Eugene’s was not only a favorite of Emeryville’s working class, it was a favorite of local musicians and artists who used Emeryville & West Oakland’s eroding warehouses for cheap practice and live-work space. One of those patrons was Jeffrey Bischoff who, as detailed in this 2002 SF Gate article, had developed a friendship with Ben and Priscilla.

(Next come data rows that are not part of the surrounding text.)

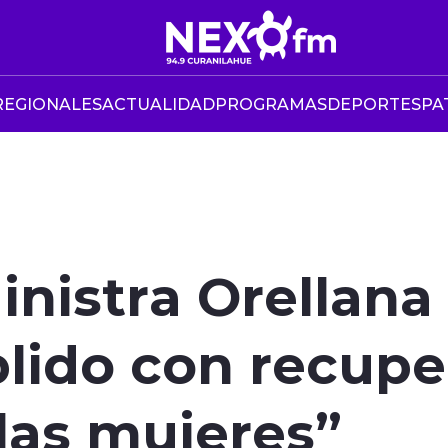
REGIONALES
ACTUALIDAD
PROGRAMAS
DEPORTES
PA
inistra Orellana
ido con recuper
las mujeres”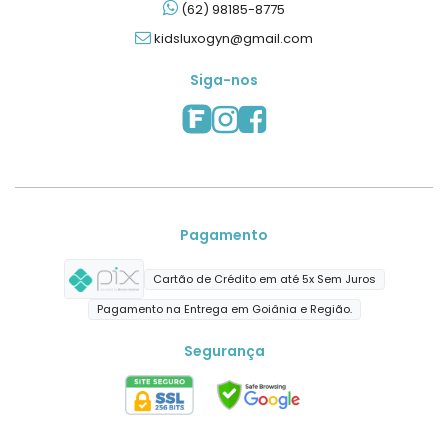
(62) 98185-8775
kidsluxogyn@gmail.com
Siga-nos
Pagamento
Cartão de Crédito em até 5x Sem Juros
Pagamento na Entrega em Goiânia e Região.
Segurança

Bischoff and partners Steve Mills and Zach Zeisler, along with an investment from Green Day Bassist Mike Dirnt, took over the space and opened Rudy’s Can’t Fail Café in 2002 (named after the 1979 The Clash song Rudie Can’t Fail).
They gutted the interior and freshened up the exterior. The legacy of Eugene’s was honored with mementos in a couple of Rudy’s acrylic café tables (one unfortunately damaged) and some of their classic menu items like Wednesday’s Beefaroni special.
Ben Today: Out & Proud
Ben knew from the age of five that he was gay but repressed it, married a woman and became a father.
He eventually summoned the courage to come out to his family when he was 40.
“I was waiting for a flight home from Berlin when inspiration came. I poured my heart out in an eight page letter that I whittled down to four and mailed 75 copies to friends and family when I arrived home. I remember pausing for a few seconds at the mailbox and then I told myself ‘you’ve come this far Ben, just finish it’ and I dumped them in.”
I remember pausing for a few seconds at the mailbox and then I told myself ‘you’ve come this far Ben, just finish it’ and I dumped them in.
The next few days were an anxious time as he waited for reaction but he soon began receiving phone calls and beautiful cards congratulating him (although he notes it wasn’t a huge surprise for some). “Coming out was a huge relief for me. I no longer had to hide or make up stories I got to be ME.” His coming out also inspired one of his closest friends to do the same.
Because of Chinese tradition that comes with being the first born male, he never came out to his father.
Ben eventually met his life-partner Michael Bogart through a defunct gay online dating site in 2003. Their first date was at Bette’s Oceanview Diner in Berkeley. They legally married in 2008.
Ben opted to stay in Emeryville and bought out his siblings making the Park Avenue house his permanent home.
Now 68, he spends his time managing his rental properties, acquiring nicknacks and looking after his 5-year-old grandson Jefferson. He maintains a sense of pride in the community he helped forge and can often be seen picking up trash or even landscaping city property that has fallen into disrepair.
Despite his family being discriminated against, Ben appreciates the opportunity afforded to his family by living in the U.S. “When I visited China in 1985, it really opened my eyes. Every American child should visit a developing country so they appreciate what they have and what their parents sacrificed. One thing about the older generation of Chinese, they persevered because they knew how bad it was and know where they came from.”
Feature Image: Eugene Yee in front of his family restaurant in 1983 (Photo: Ben Yee).
Editors Note: This story was updated to include the name of the service station that existed prior to the Ranch House.